Scope
Compute nutrient-related ratios/products (FerritinTS, AGR, Omega3Index, Mg_Cr_Ratio, GlycatedAlbuminPct, UA_Cr_Ratio, BUN_Cr_Ratio, Ca_x_Phosphate, AnionGap, Tyr_Phe_Ratio) with NA/extreme handling and safe divisions; no unit conversion.
When to use
- You have routine nutrient labs (iron, protein, omega-3, renal, electrolytes, amino acids) and want quick derived ratios.
- You need built-in NA policies, high-missingness diagnostics, and optional extreme-value scanning/capping.
- You can supply inputs in expected units and accept that missing inputs return NA for dependent markers.
Inputs
-
data: data frame/tibble containing any subset of recognized inputs. -
col_map: optional named list mapping keys (defaults to identity):ferritin,transferrin_sat,albumin,total_protein,EPA,DHA,Mg,creatinine,glycated_albumin,uric_acid,BUN,phosphate,calcium,Na,K,Cl,HCO3,Tyr,Phe.
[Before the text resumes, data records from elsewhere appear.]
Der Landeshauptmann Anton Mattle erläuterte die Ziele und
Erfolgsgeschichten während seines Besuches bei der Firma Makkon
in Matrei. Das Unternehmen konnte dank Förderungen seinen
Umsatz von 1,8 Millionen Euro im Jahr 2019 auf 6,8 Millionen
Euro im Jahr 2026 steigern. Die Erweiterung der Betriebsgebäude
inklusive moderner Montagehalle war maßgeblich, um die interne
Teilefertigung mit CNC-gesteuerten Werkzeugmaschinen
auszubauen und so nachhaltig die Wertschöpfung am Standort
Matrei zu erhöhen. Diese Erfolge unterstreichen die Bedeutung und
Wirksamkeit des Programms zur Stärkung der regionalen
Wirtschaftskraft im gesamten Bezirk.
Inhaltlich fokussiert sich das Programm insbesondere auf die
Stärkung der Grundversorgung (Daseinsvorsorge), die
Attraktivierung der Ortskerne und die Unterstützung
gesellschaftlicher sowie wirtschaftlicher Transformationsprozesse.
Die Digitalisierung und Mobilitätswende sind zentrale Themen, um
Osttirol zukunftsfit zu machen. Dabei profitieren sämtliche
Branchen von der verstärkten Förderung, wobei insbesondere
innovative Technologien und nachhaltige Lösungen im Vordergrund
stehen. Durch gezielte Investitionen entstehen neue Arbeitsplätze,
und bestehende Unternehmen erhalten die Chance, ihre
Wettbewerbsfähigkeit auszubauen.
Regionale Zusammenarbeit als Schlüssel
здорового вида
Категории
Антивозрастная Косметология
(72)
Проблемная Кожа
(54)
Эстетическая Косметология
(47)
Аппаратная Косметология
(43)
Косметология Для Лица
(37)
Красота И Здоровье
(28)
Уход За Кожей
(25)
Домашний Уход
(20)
Unrecognized keys are ignored. Non-numeric values are coerced with warnings; non-finite set toNA. -
na_action:keep(default) propagates NA;omitdrops rows with NA in used inputs;erroraborts when used inputs contain NA. -
na_warn_prop: threshold for high-missingness diagnostics (default 0.2; shown in verbose/debug). -
verbose: optional progress and summary logging.
Quick start
library(HealthMarkers)
library(tibble)
df <- tibble::tibble(
ferritin = c(50, 100), transferrin_sat = c(30, 50),
albumin = c(45, 40), total_protein = c(70, 75),
EPA = c(2.0, 2.5), DHA = c(4.0, 4.5),
Mg = c(0.85, 0.90), creatinine = c(80, 90),
glycated_albumin = c(12, 14), uric_acid = c(300, 400), BUN = c(14, 16),
phosphate = c(1.0, 1.2), calcium = c(2.3, 2.4),
Na = c(140, 138), K = c(4.2, 4.0), Cl = c(100, 102), HCO3 = c(24, 26),
Tyr = c(60, 70), Phe = c(50, 55)
)
nutrient_markers(
data = df,
col_map = NULL,
na_action = "keep",
verbose = FALSE
)
#> # A tibble: 2 × 10
#> FerritinTS AGR Omega3Index Mg_Cr_Ratio GlycatedAlbuminPct UA_Cr_Ratio
#> <dbl> <dbl> <dbl> <dbl> <dbl> <dbl>
#> 1 1.67 1.8 6 0.0106 26.7 3.75
#> 2 2 1.14 7 0.01 35 4.44
#> # ℹ 4 more variables: BUN_Cr_Ratio <dbl>, Ca_x_Phosphate <dbl>, AnionGap <dbl>,
#> # Tyr_Phe_Ratio <dbl>Extreme values
Extreme inputs will produce extreme derived markers. Pre-filter implausible values before calling.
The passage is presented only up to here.